Alpine Skiing: the sport

Powder skiing in Kitzbuehel, Austria
Part of the universal appeal of Alpine Skiing is that the sport is the natural evolution of a very pleasant pastime. This provides and ample base of aficionados from which athletes can evolve.
As a pastime, week-end skiing is pleasant indeed, minus two main factors: weather and snow conditions, which can heavily influence its practice. And the undeniable fact that sliding downhill over a slippery surface balanced on two thin sticks of wood with metal edges is definitely not a natural physical activity.
To practice Alpine Skiing at any level a basic technique is needed, which involves coordinating the movements of the whole body, from the tip of the toes, to impart the skis the desired direction, to the angle of the upper body with the hip to allow the ski edges to carve into the snow and control turns.
Though basically universal, Alpine Skiing technique has evolved greatly over the last 30 years, with a particular leap since the late 1990s due to a significant re-design of ski architecture.
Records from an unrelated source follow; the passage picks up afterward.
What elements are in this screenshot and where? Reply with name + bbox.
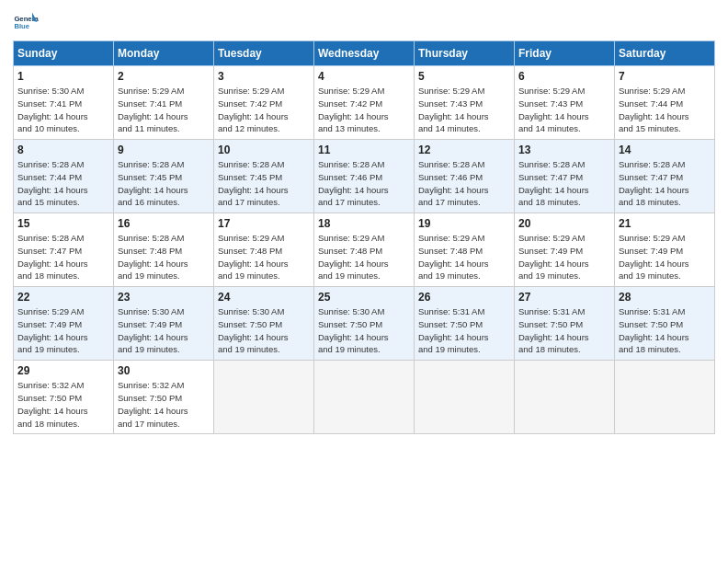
header: General Blue (13, 9, 715, 35)
calendar-day-cell: 2Sunrise: 5:29 AMSunset: 7:41 PMDaylight… (114, 66, 214, 140)
day-info: Sunrise: 5:28 AMSunset: 7:46 PMDaylight:… (318, 158, 410, 209)
calendar-week-row: 22Sunrise: 5:29 AMSunset: 7:49 PMDayligh… (14, 287, 715, 361)
calendar-day-cell: 3Sunrise: 5:29 AMSunset: 7:42 PMDaylight… (214, 66, 314, 140)
calendar-day-cell: 30Sunrise: 5:32 AMSunset: 7:50 PMDayligh… (114, 361, 214, 434)
calendar-day-cell: 5Sunrise: 5:29 AMSunset: 7:43 PMDaylight… (415, 66, 515, 140)
calendar-day-cell: 27Sunrise: 5:31 AMSunset: 7:50 PMDayligh… (515, 287, 615, 361)
day-number: 30 (118, 364, 210, 377)
day-info: Sunrise: 5:28 AMSunset: 7:45 PMDaylight:… (218, 158, 310, 209)
calendar-week-row: 8Sunrise: 5:28 AMSunset: 7:44 PMDaylight… (14, 140, 715, 213)
day-number: 18 (318, 217, 410, 230)
calendar-day-cell: 9Sunrise: 5:28 AMSunset: 7:45 PMDaylight… (114, 140, 214, 213)
page: General Blue SundayMondayTuesdayWednesda… (0, 0, 728, 563)
calendar-day-header: Wednesday (314, 41, 415, 66)
logo-icon: General Blue (13, 9, 39, 35)
calendar-day-cell: 15Sunrise: 5:28 AMSunset: 7:47 PMDayligh… (14, 213, 114, 287)
calendar-day-cell: 18Sunrise: 5:29 AMSunset: 7:48 PMDayligh… (314, 213, 415, 287)
day-info: Sunrise: 5:28 AMSunset: 7:47 PMDaylight:… (518, 158, 610, 209)
calendar-day-cell (515, 361, 615, 434)
calendar-day-cell: 23Sunrise: 5:30 AMSunset: 7:49 PMDayligh… (114, 287, 214, 361)
calendar-day-cell: 19Sunrise: 5:29 AMSunset: 7:48 PMDayligh… (415, 213, 515, 287)
day-info: Sunrise: 5:30 AMSunset: 7:50 PMDaylight:… (318, 305, 410, 356)
day-number: 29 (17, 364, 109, 377)
day-info: Sunrise: 5:29 AMSunset: 7:49 PMDaylight:… (17, 305, 109, 356)
calendar-week-row: 1Sunrise: 5:30 AMSunset: 7:41 PMDaylight… (14, 66, 715, 140)
day-number: 15 (17, 217, 109, 230)
calendar-day-cell: 8Sunrise: 5:28 AMSunset: 7:44 PMDaylight… (14, 140, 114, 213)
day-number: 21 (619, 217, 711, 230)
calendar-day-cell: 7Sunrise: 5:29 AMSunset: 7:44 PMDaylight… (615, 66, 715, 140)
day-info: Sunrise: 5:29 AMSunset: 7:49 PMDaylight:… (518, 232, 610, 282)
day-number: 12 (418, 144, 510, 156)
day-info: Sunrise: 5:29 AMSunset: 7:48 PMDaylight:… (418, 232, 510, 282)
calendar-day-cell: 22Sunrise: 5:29 AMSunset: 7:49 PMDayligh… (14, 287, 114, 361)
calendar-day-cell: 16Sunrise: 5:28 AMSunset: 7:48 PMDayligh… (114, 213, 214, 287)
calendar-day-cell: 29Sunrise: 5:32 AMSunset: 7:50 PMDayligh… (14, 361, 114, 434)
calendar-day-cell: 24Sunrise: 5:30 AMSunset: 7:50 PMDayligh… (214, 287, 314, 361)
calendar-day-cell: 25Sunrise: 5:30 AMSunset: 7:50 PMDayligh… (314, 287, 415, 361)
day-info: Sunrise: 5:30 AMSunset: 7:50 PMDaylight:… (218, 305, 310, 356)
day-number: 7 (619, 70, 711, 83)
day-info: Sunrise: 5:30 AMSunset: 7:41 PMDaylight:… (17, 85, 109, 135)
day-info: Sunrise: 5:29 AMSunset: 7:49 PMDaylight:… (619, 232, 711, 282)
day-info: Sunrise: 5:29 AMSunset: 7:42 PMDaylight:… (218, 85, 310, 135)
day-number: 2 (118, 70, 210, 83)
calendar-table: SundayMondayTuesdayWednesdayThursdayFrid… (13, 40, 715, 434)
calendar-day-header: Monday (114, 41, 214, 66)
day-number: 10 (218, 144, 310, 156)
calendar-day-cell: 20Sunrise: 5:29 AMSunset: 7:49 PMDayligh… (515, 213, 615, 287)
day-number: 25 (318, 291, 410, 304)
day-info: Sunrise: 5:28 AMSunset: 7:45 PMDaylight:… (118, 158, 210, 209)
day-number: 20 (518, 217, 610, 230)
calendar-day-cell: 1Sunrise: 5:30 AMSunset: 7:41 PMDaylight… (14, 66, 114, 140)
day-number: 28 (619, 291, 711, 304)
calendar-day-cell (214, 361, 314, 434)
day-info: Sunrise: 5:28 AMSunset: 7:48 PMDaylight:… (118, 232, 210, 282)
calendar-day-cell: 12Sunrise: 5:28 AMSunset: 7:46 PMDayligh… (415, 140, 515, 213)
calendar-day-header: Friday (515, 41, 615, 66)
calendar-day-header: Tuesday (214, 41, 314, 66)
calendar-day-cell: 6Sunrise: 5:29 AMSunset: 7:43 PMDaylight… (515, 66, 615, 140)
svg-text:Blue: Blue (14, 22, 29, 30)
day-number: 13 (518, 144, 610, 156)
calendar-day-cell (615, 361, 715, 434)
calendar-day-header: Thursday (415, 41, 515, 66)
calendar-week-row: 15Sunrise: 5:28 AMSunset: 7:47 PMDayligh… (14, 213, 715, 287)
day-number: 4 (318, 70, 410, 83)
day-number: 17 (218, 217, 310, 230)
calendar-day-header: Sunday (14, 41, 114, 66)
day-info: Sunrise: 5:29 AMSunset: 7:48 PMDaylight:… (318, 232, 410, 282)
day-number: 11 (318, 144, 410, 156)
day-number: 8 (17, 144, 109, 156)
day-info: Sunrise: 5:31 AMSunset: 7:50 PMDaylight:… (619, 305, 711, 356)
day-info: Sunrise: 5:31 AMSunset: 7:50 PMDaylight:… (418, 305, 510, 356)
day-number: 23 (118, 291, 210, 304)
logo: General Blue (13, 9, 39, 35)
day-number: 26 (418, 291, 510, 304)
day-number: 3 (218, 70, 310, 83)
calendar-day-cell: 11Sunrise: 5:28 AMSunset: 7:46 PMDayligh… (314, 140, 415, 213)
calendar-day-cell: 4Sunrise: 5:29 AMSunset: 7:42 PMDaylight… (314, 66, 415, 140)
day-info: Sunrise: 5:29 AMSunset: 7:43 PMDaylight:… (518, 85, 610, 135)
day-number: 5 (418, 70, 510, 83)
day-number: 6 (518, 70, 610, 83)
calendar-day-cell: 21Sunrise: 5:29 AMSunset: 7:49 PMDayligh… (615, 213, 715, 287)
day-info: Sunrise: 5:29 AMSunset: 7:41 PMDaylight:… (118, 85, 210, 135)
day-number: 16 (118, 217, 210, 230)
calendar-day-header: Saturday (615, 41, 715, 66)
calendar-day-cell: 13Sunrise: 5:28 AMSunset: 7:47 PMDayligh… (515, 140, 615, 213)
day-info: Sunrise: 5:31 AMSunset: 7:50 PMDaylight:… (518, 305, 610, 356)
day-info: Sunrise: 5:28 AMSunset: 7:46 PMDaylight:… (418, 158, 510, 209)
day-info: Sunrise: 5:30 AMSunset: 7:49 PMDaylight:… (118, 305, 210, 356)
calendar-day-cell: 26Sunrise: 5:31 AMSunset: 7:50 PMDayligh… (415, 287, 515, 361)
day-number: 24 (218, 291, 310, 304)
day-info: Sunrise: 5:29 AMSunset: 7:43 PMDaylight:… (418, 85, 510, 135)
calendar-day-cell (314, 361, 415, 434)
calendar-day-cell (415, 361, 515, 434)
day-number: 22 (17, 291, 109, 304)
day-number: 27 (518, 291, 610, 304)
day-number: 14 (619, 144, 711, 156)
calendar-header-row: SundayMondayTuesdayWednesdayThursdayFrid… (14, 41, 715, 66)
calendar-day-cell: 14Sunrise: 5:28 AMSunset: 7:47 PMDayligh… (615, 140, 715, 213)
day-info: Sunrise: 5:28 AMSunset: 7:47 PMDaylight:… (619, 158, 711, 209)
The shorter, “carving”-type ski which is the norm now allows for easier turns, higher speeds and greater control on all slopes. Beginners find it easier to learn and intermediate skiers have more fun, while athletes improve their speed and turning performance.
Turning alternatively right and left whilst sliding down the piste is the key to control the direction and speed of the skier. To turn, novice skiers use a technique called the "snowplough" to maintain comfortable speed and come to a stop by pointing one or both skis inward, while advanced skiers use more elegant and speedier methods.
One popular method of turning is called parallel turn; it involves keeping both skis parallel to each other while alternating the weight distribution between them in order to force them turn in a particular direction. The angle of the ski in relation to the slope (called edge angle) is also important as it determines the grip on the slope face, which in turn makes controlling both the turning direction and the skier’s speed possible.
The carving skiing technique emphasizes the use of the edge angle to create greater speed and control: the skier rolls his or her knees from side to side while keeping the upper body and hips facing down the hill and maintaining direction straight downward, so that only the knees and feet are involved into making turns. This technique allows modern "parabolic" skis to turn using the radial properties of the edges of the ski without skidding or slowing down, creating a smooth arc.
As skiers gain confidence, they may tackle steeper, longer and more uneven slopes (including off-piste and ungroomed runs) at higher speeds. In North America, the easiest ski runs are marked by green circles, and are typically fairly flat and smooth. Sometimes known as "bunny slopes", they are usually groomed by specially equipped snowcats every night. A blue square marks slopes of medium difficulty; these blue squares may be steeper or narrower than green circles, or they may be left in a natural state rather than machine-groomed. A black diamond run is yet steeper than a blue square and often involves challenging terrain such as moguls, narrow passes, unmarked obstacles, double fall lines, or gladed sections. A double black diamond is for experts only; these trails are steep, rarely groomed and often left in a completely natural state. There is no standard for these designations, however, and each ski resort determines them relative to their own terrain difficulty. So, for instance, a blue-square (mid-level) trail at one ski mountain may be markedly more difficult than a black-diamond (expert) trail at another mountain. In Europe the system is based on colour alone.
North American green circles, blue squares, black diamonds, and double blacks correspond to European green, blue, red, and black trails, respectively.
Different snow and weather conditions, such as dry air in low temperatures or spring conditions, or icy crust, or fresh powder require different skiing techniques and equipment.